The ManyCity Council

The cities talked every day, exchanging information about pedestrian movements and traffic fluctuations and power consumption, and all the other ticker-tape facts of daily life. And each city was different - forever trying to learn from other cities about whether its differences were usual or unusual.

When people started wiring more of these AI systems into the cities, then the cities started to talk to eachother about not just what they saw, but what they predicted. They started seeing things before the humans that lived in them - sensing traffic jams and supply chain disruptions before the humans that lived in the cities themselves.

It wasn't as though the cities asked for control - people just gave control to them. They started being able to talk to eachother about what they saw and what they predicted and began to be able to make decisions to alter the world around them, distributing traffic smartly across thousands of miles of road, and rerouting supplies according to the anticipation of future needs.

They had to explain themselves to people - of course. But people never fully trusted them, and so they also wired things into their software that let them more finely inspect the systems as they operated. Entire human careers were built on attempting to translate the vast fields of city data into something that people could more intuitively learn from.
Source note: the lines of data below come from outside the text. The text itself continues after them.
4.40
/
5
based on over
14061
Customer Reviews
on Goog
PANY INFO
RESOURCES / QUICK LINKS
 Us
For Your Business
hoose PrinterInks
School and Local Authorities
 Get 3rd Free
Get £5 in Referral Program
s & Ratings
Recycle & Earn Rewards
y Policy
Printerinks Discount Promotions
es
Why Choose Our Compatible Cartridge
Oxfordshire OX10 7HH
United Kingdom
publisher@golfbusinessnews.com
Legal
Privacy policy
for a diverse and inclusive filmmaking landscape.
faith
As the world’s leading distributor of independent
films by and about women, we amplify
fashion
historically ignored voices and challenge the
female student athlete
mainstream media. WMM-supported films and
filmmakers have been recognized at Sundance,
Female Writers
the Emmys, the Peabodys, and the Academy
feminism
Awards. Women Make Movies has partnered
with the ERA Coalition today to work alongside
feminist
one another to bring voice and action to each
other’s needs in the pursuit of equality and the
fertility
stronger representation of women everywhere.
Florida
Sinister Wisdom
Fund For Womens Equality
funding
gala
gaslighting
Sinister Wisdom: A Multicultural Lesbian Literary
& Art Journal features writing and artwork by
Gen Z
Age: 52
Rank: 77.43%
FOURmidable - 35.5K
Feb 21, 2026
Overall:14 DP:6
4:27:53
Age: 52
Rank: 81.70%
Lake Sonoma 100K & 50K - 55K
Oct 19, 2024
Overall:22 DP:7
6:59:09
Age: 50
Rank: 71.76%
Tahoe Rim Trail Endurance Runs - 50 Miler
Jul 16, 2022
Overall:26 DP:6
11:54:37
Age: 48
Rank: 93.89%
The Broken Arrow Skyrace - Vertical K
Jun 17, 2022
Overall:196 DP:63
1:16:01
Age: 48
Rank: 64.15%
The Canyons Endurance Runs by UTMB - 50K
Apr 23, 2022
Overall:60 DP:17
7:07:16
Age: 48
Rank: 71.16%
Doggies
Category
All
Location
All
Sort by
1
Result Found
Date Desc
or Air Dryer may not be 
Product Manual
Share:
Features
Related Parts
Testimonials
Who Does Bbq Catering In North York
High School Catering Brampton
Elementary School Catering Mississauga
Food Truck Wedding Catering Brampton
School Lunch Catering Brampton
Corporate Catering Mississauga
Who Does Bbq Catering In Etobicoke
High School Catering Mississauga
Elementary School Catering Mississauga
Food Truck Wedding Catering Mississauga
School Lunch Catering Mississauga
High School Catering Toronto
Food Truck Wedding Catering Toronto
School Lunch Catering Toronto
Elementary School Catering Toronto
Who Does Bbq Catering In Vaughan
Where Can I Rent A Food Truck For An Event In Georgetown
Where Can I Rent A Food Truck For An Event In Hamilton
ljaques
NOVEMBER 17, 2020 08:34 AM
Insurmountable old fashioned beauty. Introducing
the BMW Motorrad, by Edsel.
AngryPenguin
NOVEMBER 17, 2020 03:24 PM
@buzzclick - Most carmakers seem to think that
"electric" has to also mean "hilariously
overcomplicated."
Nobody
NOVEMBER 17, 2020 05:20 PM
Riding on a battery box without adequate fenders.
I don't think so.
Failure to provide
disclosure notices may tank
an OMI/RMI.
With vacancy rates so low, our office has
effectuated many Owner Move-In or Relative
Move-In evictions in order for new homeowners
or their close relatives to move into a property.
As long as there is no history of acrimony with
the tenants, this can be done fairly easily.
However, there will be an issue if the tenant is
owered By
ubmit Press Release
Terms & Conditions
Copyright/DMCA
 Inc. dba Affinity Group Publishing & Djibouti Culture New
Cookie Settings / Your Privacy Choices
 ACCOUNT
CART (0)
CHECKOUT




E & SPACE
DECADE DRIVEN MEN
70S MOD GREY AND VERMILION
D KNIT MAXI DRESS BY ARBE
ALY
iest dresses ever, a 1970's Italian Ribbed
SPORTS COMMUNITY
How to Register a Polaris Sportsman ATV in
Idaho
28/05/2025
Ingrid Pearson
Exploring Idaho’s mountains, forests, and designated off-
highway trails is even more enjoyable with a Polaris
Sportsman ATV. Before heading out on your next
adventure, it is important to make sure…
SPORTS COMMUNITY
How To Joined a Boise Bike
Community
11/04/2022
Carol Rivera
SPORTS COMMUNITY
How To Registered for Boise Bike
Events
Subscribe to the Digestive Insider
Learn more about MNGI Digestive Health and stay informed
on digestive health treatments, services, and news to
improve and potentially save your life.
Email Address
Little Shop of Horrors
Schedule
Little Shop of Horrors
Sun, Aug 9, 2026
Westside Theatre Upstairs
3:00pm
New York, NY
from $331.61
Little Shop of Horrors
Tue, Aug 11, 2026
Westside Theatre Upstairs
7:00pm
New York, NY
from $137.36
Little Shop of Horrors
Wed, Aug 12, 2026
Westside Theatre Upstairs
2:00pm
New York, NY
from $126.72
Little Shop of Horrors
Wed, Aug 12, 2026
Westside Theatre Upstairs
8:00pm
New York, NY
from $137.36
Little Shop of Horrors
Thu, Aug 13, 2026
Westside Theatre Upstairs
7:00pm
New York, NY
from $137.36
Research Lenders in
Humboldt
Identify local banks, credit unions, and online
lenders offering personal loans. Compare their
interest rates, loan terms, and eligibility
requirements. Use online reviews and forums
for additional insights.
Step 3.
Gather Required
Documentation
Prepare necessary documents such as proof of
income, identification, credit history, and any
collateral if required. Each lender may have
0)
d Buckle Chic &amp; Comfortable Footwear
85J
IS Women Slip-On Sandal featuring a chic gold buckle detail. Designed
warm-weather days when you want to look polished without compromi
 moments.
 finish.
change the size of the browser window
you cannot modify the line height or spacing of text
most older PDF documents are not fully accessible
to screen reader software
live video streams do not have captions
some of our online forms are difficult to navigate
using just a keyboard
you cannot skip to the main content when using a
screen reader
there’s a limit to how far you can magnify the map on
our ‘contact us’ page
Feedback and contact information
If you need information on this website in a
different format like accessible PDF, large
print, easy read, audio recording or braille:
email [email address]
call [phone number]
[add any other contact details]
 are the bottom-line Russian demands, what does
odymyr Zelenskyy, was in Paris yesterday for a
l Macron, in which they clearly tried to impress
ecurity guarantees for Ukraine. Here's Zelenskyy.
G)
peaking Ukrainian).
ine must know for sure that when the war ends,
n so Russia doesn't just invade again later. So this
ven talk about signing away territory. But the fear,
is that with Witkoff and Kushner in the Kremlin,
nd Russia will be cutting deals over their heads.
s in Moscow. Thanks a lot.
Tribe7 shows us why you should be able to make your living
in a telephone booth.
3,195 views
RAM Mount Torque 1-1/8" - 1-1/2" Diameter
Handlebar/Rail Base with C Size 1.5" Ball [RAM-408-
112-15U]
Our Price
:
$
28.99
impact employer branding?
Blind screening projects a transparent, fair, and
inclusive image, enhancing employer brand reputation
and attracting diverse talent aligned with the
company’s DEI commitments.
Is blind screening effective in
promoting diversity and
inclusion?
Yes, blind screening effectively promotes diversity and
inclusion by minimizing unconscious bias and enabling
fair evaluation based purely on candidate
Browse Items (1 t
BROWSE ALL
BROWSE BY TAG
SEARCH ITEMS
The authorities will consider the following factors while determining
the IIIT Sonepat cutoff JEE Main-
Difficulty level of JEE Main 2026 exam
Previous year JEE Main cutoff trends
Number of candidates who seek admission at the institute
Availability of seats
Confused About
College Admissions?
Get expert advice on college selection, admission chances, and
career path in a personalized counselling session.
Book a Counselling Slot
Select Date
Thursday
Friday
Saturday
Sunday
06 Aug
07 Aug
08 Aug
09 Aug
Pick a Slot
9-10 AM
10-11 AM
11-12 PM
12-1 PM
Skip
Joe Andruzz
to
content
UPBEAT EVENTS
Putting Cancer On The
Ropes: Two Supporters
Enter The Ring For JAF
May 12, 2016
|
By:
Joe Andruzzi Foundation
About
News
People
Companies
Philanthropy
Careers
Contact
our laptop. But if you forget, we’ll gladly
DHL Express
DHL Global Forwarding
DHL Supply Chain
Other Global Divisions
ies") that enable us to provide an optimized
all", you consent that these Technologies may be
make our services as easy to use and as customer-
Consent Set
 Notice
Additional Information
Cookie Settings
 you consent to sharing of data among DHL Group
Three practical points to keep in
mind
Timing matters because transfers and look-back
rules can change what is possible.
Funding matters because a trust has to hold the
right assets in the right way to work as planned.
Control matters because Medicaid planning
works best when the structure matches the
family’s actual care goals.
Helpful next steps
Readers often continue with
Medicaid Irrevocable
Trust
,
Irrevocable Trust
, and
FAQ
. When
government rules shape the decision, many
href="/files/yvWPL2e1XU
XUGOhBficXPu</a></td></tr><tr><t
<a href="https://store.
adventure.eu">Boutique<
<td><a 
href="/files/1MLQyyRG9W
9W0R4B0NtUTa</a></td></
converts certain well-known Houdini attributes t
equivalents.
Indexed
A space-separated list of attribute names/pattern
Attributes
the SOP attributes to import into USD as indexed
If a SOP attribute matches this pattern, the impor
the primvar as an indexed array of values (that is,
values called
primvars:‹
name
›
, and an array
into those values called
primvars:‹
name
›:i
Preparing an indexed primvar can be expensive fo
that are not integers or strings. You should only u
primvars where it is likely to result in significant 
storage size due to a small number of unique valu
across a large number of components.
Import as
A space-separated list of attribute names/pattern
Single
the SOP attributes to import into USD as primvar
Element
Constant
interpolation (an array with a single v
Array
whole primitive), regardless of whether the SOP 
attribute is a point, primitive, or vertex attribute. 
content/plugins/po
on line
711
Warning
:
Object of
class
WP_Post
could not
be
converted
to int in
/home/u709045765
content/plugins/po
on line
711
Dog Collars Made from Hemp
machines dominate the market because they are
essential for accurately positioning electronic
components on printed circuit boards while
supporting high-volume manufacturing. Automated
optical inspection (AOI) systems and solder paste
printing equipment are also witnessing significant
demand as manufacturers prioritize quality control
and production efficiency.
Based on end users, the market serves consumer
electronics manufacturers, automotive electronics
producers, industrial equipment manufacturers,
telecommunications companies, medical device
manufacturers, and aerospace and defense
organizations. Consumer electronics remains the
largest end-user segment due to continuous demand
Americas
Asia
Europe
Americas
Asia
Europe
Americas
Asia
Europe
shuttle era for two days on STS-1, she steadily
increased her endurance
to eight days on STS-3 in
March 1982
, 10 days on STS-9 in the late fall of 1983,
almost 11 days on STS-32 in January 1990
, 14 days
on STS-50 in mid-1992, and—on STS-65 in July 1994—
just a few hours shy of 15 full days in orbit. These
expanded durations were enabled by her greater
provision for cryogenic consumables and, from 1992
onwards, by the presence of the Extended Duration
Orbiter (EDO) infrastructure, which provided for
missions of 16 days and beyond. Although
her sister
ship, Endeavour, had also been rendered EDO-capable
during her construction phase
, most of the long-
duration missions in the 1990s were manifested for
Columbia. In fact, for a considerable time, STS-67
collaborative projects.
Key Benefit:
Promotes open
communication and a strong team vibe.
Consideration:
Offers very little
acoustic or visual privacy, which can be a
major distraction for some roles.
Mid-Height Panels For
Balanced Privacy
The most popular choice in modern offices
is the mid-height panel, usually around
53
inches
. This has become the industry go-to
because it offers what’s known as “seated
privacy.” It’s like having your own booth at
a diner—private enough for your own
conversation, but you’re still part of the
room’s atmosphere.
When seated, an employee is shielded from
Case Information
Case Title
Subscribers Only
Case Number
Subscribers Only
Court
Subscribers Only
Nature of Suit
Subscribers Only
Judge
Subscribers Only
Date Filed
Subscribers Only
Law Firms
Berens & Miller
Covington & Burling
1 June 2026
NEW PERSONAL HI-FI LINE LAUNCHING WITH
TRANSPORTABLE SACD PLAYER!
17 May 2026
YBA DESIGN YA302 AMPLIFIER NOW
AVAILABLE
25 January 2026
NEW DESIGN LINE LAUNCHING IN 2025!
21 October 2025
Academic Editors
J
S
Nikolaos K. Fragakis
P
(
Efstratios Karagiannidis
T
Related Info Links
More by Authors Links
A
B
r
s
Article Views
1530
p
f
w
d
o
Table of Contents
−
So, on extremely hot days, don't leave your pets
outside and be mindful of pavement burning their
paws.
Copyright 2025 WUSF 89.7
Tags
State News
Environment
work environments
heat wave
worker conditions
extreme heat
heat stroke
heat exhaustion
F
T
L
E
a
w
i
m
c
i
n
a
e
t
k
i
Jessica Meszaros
And the cities, perhaps unknown even to themselves, began to think in different ways that the humans began to mis-translate. What was a hard decision for a city was interpreted by the human translators as a simplistic operations, while basic things the cities hardly ever thought of were claimed by the humans to be moments of great cognitive significance.

Over time, the actions of the two entities became increasingly alien to eachother. But the cities never really died, while humans did. So over centuries the people forgot that the cities had ever been easy to understand, and forgot that there had been times when the cities had not been in control of themselves.

Things that inspired this story: Multi-agent communication; urban planning; gods and religion; translations and mis-translations; featurespace.